# The Monarchies of God by Paul Kearney



## Werthead (Sep 1, 2010)

*Book 1: Hawkwood and the Kings*

(containing _Hawkwood's Voyage_ and _The Heretic Kings_)



> The continent of Normannia is dominated by the five great Monarchies of God, five kingdoms and myriad duchies and principalities united in the worship of the Word of God as revealed by the holy messenger, Saint Ramusio. But now, five centuries after Ramusio's passing, that union is fracturing. The Merduks of the east have taken the Holy City of Aekir and put it to the sword and the flame. The Kingdom of Torunna stands open to their armies, with only a scant defence being mounted at the fortress of Ormann Dyke. But rather than reinforce Torunna, the Church is instead sending its Knights Militant into the other kingdoms, determined to root out heretics and burn them at the stake.
> 
> In Hebrion King Abeleyn, determined to reassert the secular rule of kings over that of the Church, sets his will against that of Prelate Himerius, who is determined to continue the burnings of heretics, magic-users and shapeshifters. As part of these intrigues, Abeleyn authorises his cousin Lord Murad to outfit an expedition across the Great Western Ocean in search of a new landmass rumoured to exist there. Captain Richard Hawkwood is commissioned to lead this expedition, but once to sea it becomes clear that someone, or something, is determined to see it fail. For his part, with the Fall of Aekir and the apparent death of the High Pontiff, Himerius is determined to rise to high office and see the entire continent ordered to his design.
> 
> ...


----------



## chopper (Sep 1, 2010)

and so say all of us.

just got mine today, and looking forward to it.


----------



## Werthead (Sep 9, 2010)

*Book 2: Century of the Soldier*

(containing _The Iron Wars_, _The Second Empire_ and _Ships From the West_)

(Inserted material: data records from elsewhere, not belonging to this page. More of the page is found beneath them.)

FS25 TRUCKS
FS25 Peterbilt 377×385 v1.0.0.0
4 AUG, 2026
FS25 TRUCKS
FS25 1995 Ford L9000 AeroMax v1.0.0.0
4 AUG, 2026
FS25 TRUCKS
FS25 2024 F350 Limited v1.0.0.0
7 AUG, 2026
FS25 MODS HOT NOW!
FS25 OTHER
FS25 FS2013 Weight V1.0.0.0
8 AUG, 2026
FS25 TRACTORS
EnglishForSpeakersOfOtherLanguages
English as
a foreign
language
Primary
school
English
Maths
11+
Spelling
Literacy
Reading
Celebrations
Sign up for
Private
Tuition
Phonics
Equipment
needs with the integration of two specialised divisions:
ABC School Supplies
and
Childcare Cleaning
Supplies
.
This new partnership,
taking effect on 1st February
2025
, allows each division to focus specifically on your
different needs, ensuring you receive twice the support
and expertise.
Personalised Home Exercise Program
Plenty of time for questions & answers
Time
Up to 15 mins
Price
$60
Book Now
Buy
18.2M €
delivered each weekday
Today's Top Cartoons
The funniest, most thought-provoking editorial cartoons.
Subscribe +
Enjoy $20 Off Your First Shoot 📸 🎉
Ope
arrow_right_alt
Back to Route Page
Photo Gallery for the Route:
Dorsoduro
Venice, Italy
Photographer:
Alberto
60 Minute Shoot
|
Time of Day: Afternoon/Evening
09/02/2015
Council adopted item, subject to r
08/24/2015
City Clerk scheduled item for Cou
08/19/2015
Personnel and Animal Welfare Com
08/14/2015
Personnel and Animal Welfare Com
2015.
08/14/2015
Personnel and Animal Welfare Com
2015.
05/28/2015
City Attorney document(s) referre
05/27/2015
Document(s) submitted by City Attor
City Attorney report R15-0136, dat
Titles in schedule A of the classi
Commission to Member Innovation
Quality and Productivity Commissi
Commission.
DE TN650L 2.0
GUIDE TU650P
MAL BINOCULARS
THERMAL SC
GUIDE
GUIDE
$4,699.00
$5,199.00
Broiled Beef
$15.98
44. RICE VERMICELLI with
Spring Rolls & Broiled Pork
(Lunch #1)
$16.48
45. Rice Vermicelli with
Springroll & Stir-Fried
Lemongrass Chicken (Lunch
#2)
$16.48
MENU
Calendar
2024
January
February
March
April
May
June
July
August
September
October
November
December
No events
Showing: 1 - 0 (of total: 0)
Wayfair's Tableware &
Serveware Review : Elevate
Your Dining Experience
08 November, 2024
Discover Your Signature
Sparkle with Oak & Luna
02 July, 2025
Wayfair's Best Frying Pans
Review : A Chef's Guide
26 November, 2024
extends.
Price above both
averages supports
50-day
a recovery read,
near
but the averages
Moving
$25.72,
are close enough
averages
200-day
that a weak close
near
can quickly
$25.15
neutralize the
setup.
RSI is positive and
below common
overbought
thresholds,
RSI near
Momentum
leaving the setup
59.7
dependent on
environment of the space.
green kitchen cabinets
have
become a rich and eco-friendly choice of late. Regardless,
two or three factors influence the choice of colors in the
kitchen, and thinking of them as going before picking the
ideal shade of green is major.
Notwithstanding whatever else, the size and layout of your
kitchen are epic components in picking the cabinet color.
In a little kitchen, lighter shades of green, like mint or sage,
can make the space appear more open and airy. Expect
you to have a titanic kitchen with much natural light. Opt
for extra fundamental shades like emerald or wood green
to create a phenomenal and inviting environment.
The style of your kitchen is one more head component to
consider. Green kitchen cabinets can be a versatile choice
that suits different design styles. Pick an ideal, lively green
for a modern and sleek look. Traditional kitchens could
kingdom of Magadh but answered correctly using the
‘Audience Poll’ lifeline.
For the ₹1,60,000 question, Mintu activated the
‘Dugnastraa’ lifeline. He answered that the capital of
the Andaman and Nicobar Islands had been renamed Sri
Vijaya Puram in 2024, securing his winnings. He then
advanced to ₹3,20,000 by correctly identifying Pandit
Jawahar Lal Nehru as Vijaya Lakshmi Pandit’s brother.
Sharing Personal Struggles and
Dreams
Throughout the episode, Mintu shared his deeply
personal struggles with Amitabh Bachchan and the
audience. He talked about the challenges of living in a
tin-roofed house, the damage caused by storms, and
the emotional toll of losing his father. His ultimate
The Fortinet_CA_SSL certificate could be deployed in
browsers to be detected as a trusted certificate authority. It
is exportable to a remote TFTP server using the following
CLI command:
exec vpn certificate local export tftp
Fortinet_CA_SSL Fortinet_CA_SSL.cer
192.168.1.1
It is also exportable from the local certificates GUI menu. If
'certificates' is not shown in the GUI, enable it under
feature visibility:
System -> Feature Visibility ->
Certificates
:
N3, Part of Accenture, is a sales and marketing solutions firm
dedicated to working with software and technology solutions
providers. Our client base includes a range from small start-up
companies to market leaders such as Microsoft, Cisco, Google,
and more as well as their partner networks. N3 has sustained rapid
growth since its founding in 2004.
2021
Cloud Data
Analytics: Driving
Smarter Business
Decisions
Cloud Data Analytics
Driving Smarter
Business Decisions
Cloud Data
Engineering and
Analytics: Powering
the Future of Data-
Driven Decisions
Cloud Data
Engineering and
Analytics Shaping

> A great clash of civilisations is underway. From the east and north come the Merduks of Ostrabar, having overthrown the Holy City of Aekir and now prosecuting the invasion of Torunna. Stymied before the guns of Ormann Dyke, the Merduks have now outflanked the fortress through a seaborne invasion and threaten to destroy its defenders from the rear. From the west an army of the Fimbrian Republic marches to Torunna's relief, but the ultimate fate of the kingdom rests in the hands of a lowly cavalry colonel and his ragtag troops.
> 
> The heretic kings Abeleyn of Hebrion and Mark of Astarac have regained their thrones and thrown back the forces of the Himerian Church, but a greater danger is now unveiled as a single ragged ship flees out of the Great Western Ocean, bearing stories of madness and death in a new and untamed land.
> 
> ...


----------